Let me take you on a journey to Muridke, a small town in Pakistan, where little children as young as five years were crammed together, squatting in front of a loom working with their tiny fingers six days a week, for at least 14 hours a day. They could not talk to each other, otherwise they would get punished. Punishments were a common occurrence and varied from being hung upside down to severe beatings or even being chained to their loom.

For all this they were paid close to nothing because they were debt slaves - children forced to work to repay their parents' debts.

This is a carpet factory. One day, one of the little boys in that carpet factory runs away and goes to a meeting of the Bonded Labour Liberation Front (BLLF) and with their help he got free because debt slavery is illegal in Pakistan - the problem is they do not seem to enforce it.

That little boy was able to go to school where he became involved in the fight against bonded child labour. However, the carpet factory owners started threatening the little boy to return to work, otherwise they would kill him. They even threatened his mother and younger sister. With the help of BLLF he was flown to Sweden and the US and, in December 1994, in the US he was awarded the Reebok Human Rights Award for having fought for the rights of debt slave children.

However, one Easter Day, on April 16, 1995, while riding a bicycle with two relatives back home, the little boy, who was then only 12 years old, was gunned down. He was hit by 120 shotgun pellets. That little boy's name was Iqbal Masih. And this is a true story.

You might say: But that does not happen in Europe! This is untrue. The United Nations estimates that 1.5 million children under 16 are trafficked worldwide each year. They are being sold by their relatives from developing countries such as African, Far Eastern and Eastern European countries and are forced to work in developed countries such as Britain, Germany, Italy and Austria. The "work" these children are forced to do range from pick pocketing to prostitution to spending long hours in restaurants or in sweatshops.

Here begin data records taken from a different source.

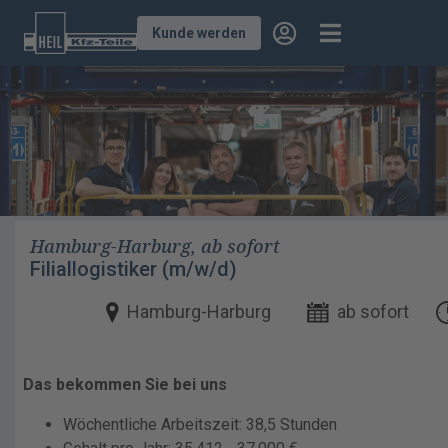
Kunde werden
Hamburg-Harburg, ab sofort
Filiallogistiker (m/w/d)
Hamburg-Harburg
ab sofort
Das bekommen Sie bei uns
Wöchentliche Arbeitszeit: 38,5 Stunden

The Worst Forms of Child Labour Convention 1999 defines the worst forms of child labour as "(a) All forms of slavery or practices similar to slavery, such as the sale and trafficking of children, debt bondage and serfdom and forced or compulsory labour, including forced or compulsory recruitment of children for use in armed conflict; (b) the use, procuring or offering of a child for prostitution, for the production of pornography or for pornographic performances; (c) the use, procuring or offering of a child for illicit activities, in particular for the production and trafficking of drugs; and (d) work which, by its nature or the circumstances in which it is carried out is likely to harm the health, safety or morals of children".

This is an encompassing definition, which extends the meaning of child labour to include prostitution and drug trafficking and also any work that might not be illegal but still poses a hazard to children.

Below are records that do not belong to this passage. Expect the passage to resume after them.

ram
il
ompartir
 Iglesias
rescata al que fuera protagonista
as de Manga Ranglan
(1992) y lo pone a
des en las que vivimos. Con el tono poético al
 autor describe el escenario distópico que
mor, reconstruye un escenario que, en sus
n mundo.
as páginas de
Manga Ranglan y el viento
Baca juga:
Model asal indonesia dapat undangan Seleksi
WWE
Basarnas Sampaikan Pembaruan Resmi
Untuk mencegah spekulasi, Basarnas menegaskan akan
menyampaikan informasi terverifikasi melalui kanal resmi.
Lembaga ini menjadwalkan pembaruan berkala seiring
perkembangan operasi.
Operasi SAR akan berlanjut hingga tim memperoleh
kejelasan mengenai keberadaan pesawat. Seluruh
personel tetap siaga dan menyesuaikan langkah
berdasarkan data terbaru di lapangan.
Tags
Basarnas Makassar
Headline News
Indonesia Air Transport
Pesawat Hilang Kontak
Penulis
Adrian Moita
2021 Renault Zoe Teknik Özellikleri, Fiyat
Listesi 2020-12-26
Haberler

The European Social Charter states that the minimum age of employment shall be of 15 years with the exception of "light work without harm to their health, morals or education". Therefore, a child cannot skip school to "help" in the family business and cannot "help" in the family business for long hours thus harming the child's health. No work can be done by a child which corrupts or endangers his morals.

Malta's Young Persons (Employment) Regulations state that work by children is prohibited and the minimum age for employment shall be the age at which compulsory schooling ends, that is at 16 years. However, children can do occasional or short-term work involving the domestic service in a private household or in the family business without it being harmful, damaging or dangerous to the child. Domestic service should be differentiated from domestic slavery, which is prevalent in Europe where children are forced to work with no financial reward and are in fact kept prisoners by their "employers".

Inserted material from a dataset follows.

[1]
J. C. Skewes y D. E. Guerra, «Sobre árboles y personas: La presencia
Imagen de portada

Children should not be economically exploited or forced into child labour. According to the regulations mentioned above, they are only permitted to work if such work does not interfere with the child's education and does not pose a threat to his/her morals or health. And, according to the Palermo Protocol, children should consent voluntarily to such work.

The author is a lawyer and a published author with a special interest in family law and child law.